Heard initially organisms used RNA for genetic info and enzymes, but then it specialized into DNA (more stable than RNA) for genetic information, and amino chains for enzymes (it is unclear to me why aminoacids became enzymes, but I imagine the choice of 20 bases as opposed to 4 made for more differentiation).
Think I need some remedial DNA training. Got my Okazaki fragments confused with my polymerases : (
Is there a video explaining about DnaA , DnaC and helicase?
One error per 10^10 replicated base pairs is absolutely ASTOUNDING! The whole design is astounding.
Yet if there were no errors we'd all be genetic clones. Sharing that status with you gives me cold chills. Perfect polymerases obviously are selected against since none are. and wouldn't a supernatural polymerase have 0 errors?
Thank you for reviving my old comment,
@@patldennis. It's fun to see that six people agreed with me, probably shortly after I posted it four years ago.
It's not clear what point you're trying to make.
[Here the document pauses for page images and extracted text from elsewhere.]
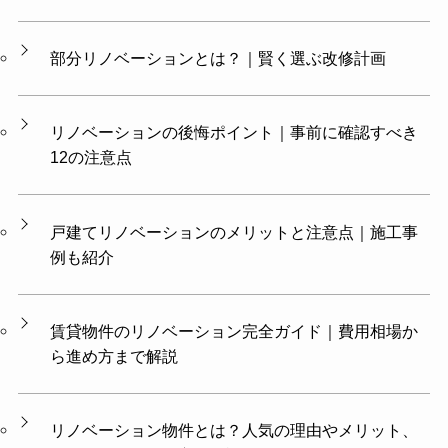
部分リノベーションとは？｜賢く選ぶ改修計画
リノベーションの後悔ポイント｜事前に確認すべき
12の注意点
戸建てリノベーションのメリットと注意点｜施工事
例も紹介
賃貸物件のリノベーション完全ガイド｜費用相場か
ら進め方まで解説
リノベーション物件とは？人気の理由やメリット、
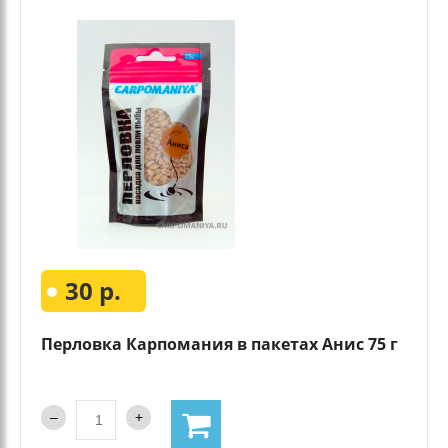
30 р.
Перловка Карпомания в пакетах Анис 75 г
From prior comments, I assume you're trying to squirm out of the reality of a supernatural creator, regardless of the overwhelming evidence. If that's your aim, you're doing a poor job.
We don't know what would have happened had the first couple, in their perfect state, had not sinned. Some theorize that polymerase only became erroneous after that. It seems logical, but there's no data and no way of analyzing it. No experiment is possible, so science must remain mute on that topic.
@@KenJackson_US 6 people agreed with you but look at all the similiar comments that got more likes. Too bad you didn't have the balls to be more explicit in terms of supernatural jibber jabber.
@@KenJackson_US How does sin affect the function of polymerase?
You missed the key points, @@patldennis. I said, _"We don't know ..."_ And also, _"... , but there's no data and no way of analyzing it. ..., so science must remain mute on that topic."_
its my second favorite professor from MIT! (the first is Erik lander)
Wild! Great effing lecture, my man.
Sure sounds a lot like a technical lecture involving complex engineering. Imagine trying to design such a complex system then building the various components using bio or synthetic chemistry.
A very nice talk.
But is this in eukariot?
Thanks Sara Thornton
2:40 "Bumbling mass of mutagenised cells" is a great insult!
We need another series of Blackadder.
Or maybe say cancer lol
Great video! Thanks!
Thank you !🙏
How does the Topoisomerase evolve? If it requires ATP to operate how does it do so during this evolutionary process?
Well in light of the fact that there are multiple topoisomerase in any cell; species or taxon it's pretty obvious they evolved based on their sequence relationships- individual topoisomerase types take on more specific functions in derived taxa. If it uses ATP it is probably a member of the ATPase superfamily of proteins which do lots of different things but have an ATP hydrolyzing domain in common with additional domains tacked on over time.
ok, that one error bugs me.
Poor guy when reading the script lol! The course is amazingly helpful tho. thanks
What happens with 5' primer ?
Ribonuclease H recognizes the specific topology and cuts it out. Short length repair polymerases can then fill that in with DNA.
How the ter tus complex replicate DNA ?
it does not replicate DNA, it stops the replisome in procaryotes from replicating more than half (or a little more) of the cccDNA
Do you have notes for this
سبحان الخالق العظيم!
Individuals that don’t believe there is a God I hope this kind of knowledge that is passed on to you will change your mind.
Please contact me want to
Have more information as assembly , vaccines as much DNA replication as possible thankyou thus far
Helicase runs on leading strand
That is what I was taught as well, maybe this is a newer understanding?...
Out of curiosity what level of education is the demographic watching videos like these?
1 year of technical college general cell biology class
He's wrong. There's much more DNA in the human body.
You could go back and forth to the sun 500 times instead of just once.